Los beats rechazaron los valores dominantes para convertirse con velocidad de cohete en estrellas de la cultura de masas; se negaron a cumplir los papeles que la sociedad exigía (no habían faltado al casting, pero no les había ido bien), pero finalmente los desempeñaron. La homosexualidad masculina de algunos era la encarnación más alta de la masculinidad de la época, no su reverso: el modelo (lo imito, si me sale) y el tipo (me acuesto con él, si puedo) coincidían. Jack Kerouac, Neal Cassady, Gore Vidal, James Dean, Sal Mineo, Rock Hudson, John Cage son varones cis que descubrieron –no es saber ni innato ni infuso– que para un varón cis no hay nada mejor que otro varón cis. Ginsberg es el judío feo al que la mimesis no le resulta, pero le gusta la misma virilidad; Snyder, el judío que no parece judío, con camisa de franela leñadora, al lado de Robert Duncan o Kenneth Rexroth. Incompatible con relaciones estables de pareja y familia, su modo de vivir fue, en ese contexto, adecuado fundamentalmente para hombres, y, si bien integraron en su imaginario inconformista la homosexualidad, los iconos de la contracultura beat tienen los caracteres viriles tradicionales de los personajes masculinos rebeldes de la industria cultural de su tiempo, como el «duro» del cine negro o el cowboy de los westerns.
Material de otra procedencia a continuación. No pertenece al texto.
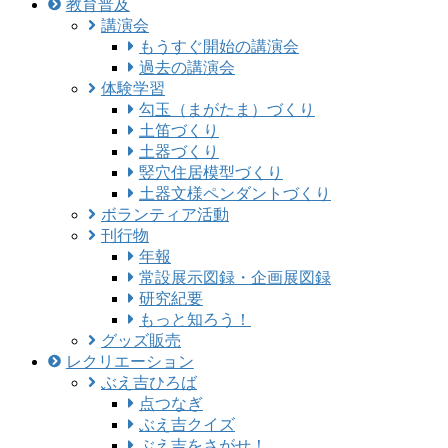
教育普及
講演会
もうすぐ開始の講演会
過去の講演会
体験学習
勾玉（まがたま）づくり
土笛づくり
土器づくり
竪穴住居模型づくり
土器文様ペンダントづくり
ボランティア活動
刊行物
年報
常設展示図録・企画展図録
研究紀要
もっと知ろう！
グッズ販売
レクリエーション
ぶえ吉ひろば
点つなぎ
ぶえ吉クイズ
ぶえ吉をさがせ！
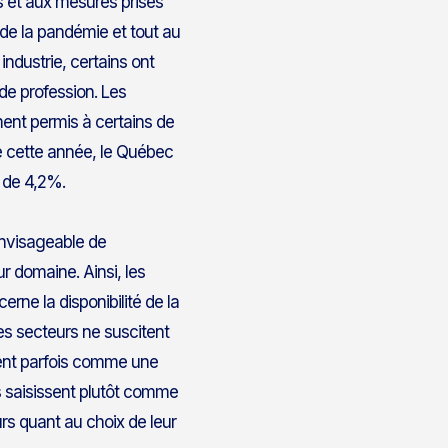
es et aux mesures prises
t de la pandémie et tout au
industrie, certains ont
de profession. Les
ent permis à certains de
de cette année, le Québec
l de 4,2%.
envisageable de
r domaine. Ainsi, les
erne la disponibilité de la
es secteurs ne suscitent
sent parfois comme une
es saisissent plutôt comme
rs quant au choix de leur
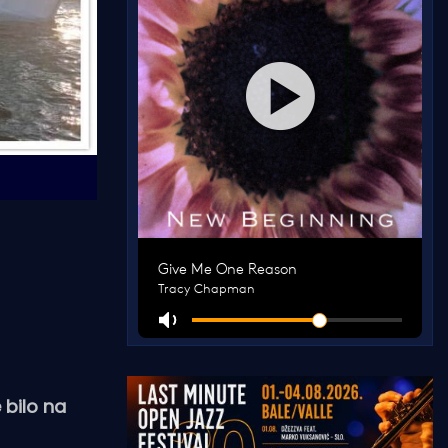
e bilo na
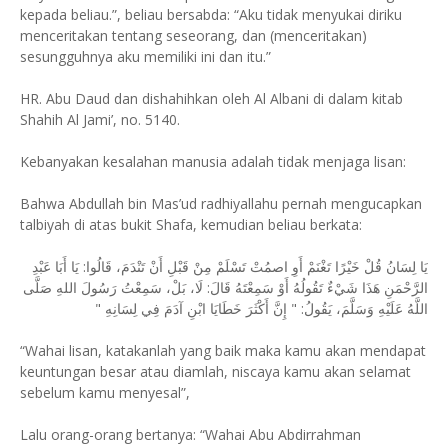
kepada beliau.”, beliau bersabda: “Aku tidak menyukai diriku
menceritakan tentang seseorang, dan (menceritakan)
sesungguhnya aku memiliki ini dan itu.”
HR. Abu Daud dan dishahihkan oleh Al Albani di dalam kitab
Shahih Al Jami’, no. 5140.
Kebanyakan kesalahan manusia adalah tidak menjaga lisan:
Bahwa Abdullah bin Mas’ud radhiyallahu pernah mengucapkan
talbiyah di atas bukit Shafa, kemudian beliau berkata:
يَا لِسَانُ قُلْ خَيْرًا تَغْنَمْ أَوِ اصمُتْ تَسْلَمْ مِنْ قَبْلِ أَنْ تَنْدَمَ، قَالُوا: يَا أَبَا عَبْدِ
الرَّحْمَنِ هَذَا شَيْءٌ تَقُولُهُ أَوْ سَمِعْتَهُ قَالَ: لَا، بَلْ، سَمِعْتُ رَسُولَ اللهِ صَلَّى
اللَّهُ عَلَيْهِ وَسَلَّمَ، يَقُولُ: " إِنَّ أَكْثَرَ خَطَايَا ابْنِ آدَمَ فِي لِسَانِهِ "
“Wahai lisan, katakanlah yang baik maka kamu akan mendapat
keuntungan besar atau diamlah, niscaya kamu akan selamat
sebelum kamu menyesal”,
Lalu orang-orang bertanya: “Wahai Abu Abdirrahman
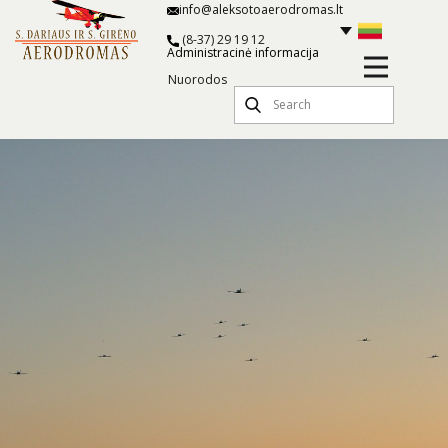
info@aleksotoaerodromas.lt
(8-37) 29 19 12
Administracinė informacija
Nuorodos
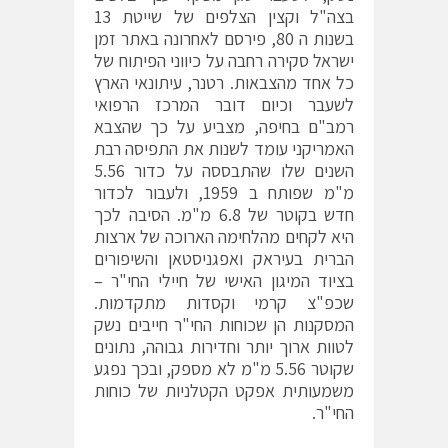
בצה"ל וקצין הצלפים של שייטת 13
בשנות ה 80, פירסם לאחרונה באתר זמן
ישראל סקירה רחבה על כיווני הפיתוח של
כל אחד מהצבאות. רטנר, עיתונאי הארץ
לשעבר וכיום דובר המרכז הרפואי
רמב"ם בחיפה, מצביע על כך שהצבא
האמריקני עומד לשנות את התפיסה רבת
השנים שלו שהתבססה על כדור 5.56
מ"מ שפותח ב 1959, ולעבור לכדור
חדש בקוטר של 6.8 מ"מ. הסיבה לכך
היא לקחים מהלחימה הארוכה של ארצות
הברית בעיראק ואפגניסטאן והשיפורים
בציוד המיגון האישי של חיילי החי"ר –
שכפ"צ קרמי וקסדות מתקדמות.
המסקנות הן שכוחות החי"ר חייבים נשק
לטוות ארוך יותר וחדירות גבוהה, נתונים
שקוטר 5.56 מ"מ לא מספק, ובכך נפגע
משמעותית אפקט הקטלניות של כוחות
החי"ר.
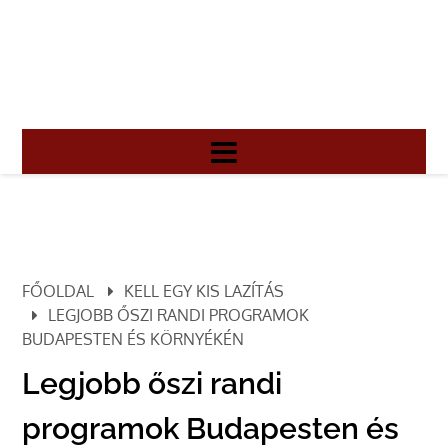
FŐOLDAL
KELL EGY KIS LAZÍTÁS
LEGJOBB ŐSZI RANDI PROGRAMOK
BUDAPESTEN ÉS KÖRNYÉKÉN
Legjobb őszi randi
programok Budapesten és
No es raro que los usuarios de redes sociales, en parte por la presión de opinar sin conocer (en el caso de beats como Snyder) propia de estas, en parte por la generalizada asimilación inconsciente de los valores más tradicionales de ese imaginario (en el caso de las beats), hayan omitido durante esta semana tantos nombres al llamar a Ferlinghetti el último beat, y que incluso la prensa lo haya hecho (¿qué más conservador que la prensa?). Cuando en 1994 le preguntaron a Gregory Corso si no hubo mujeres beats, respondió: «Hubo mujeres, estaban allí, yo las conocí, pero sus familias las encerraban en manicomios, se les sometía a tratamientos de electroshock... En los 50 podías ser rebelde si eras hombre; si eras mujer, tu familia te encerraba. Hubo mujeres, yo las conocí. Algún día alguien escribirá sobre ellas».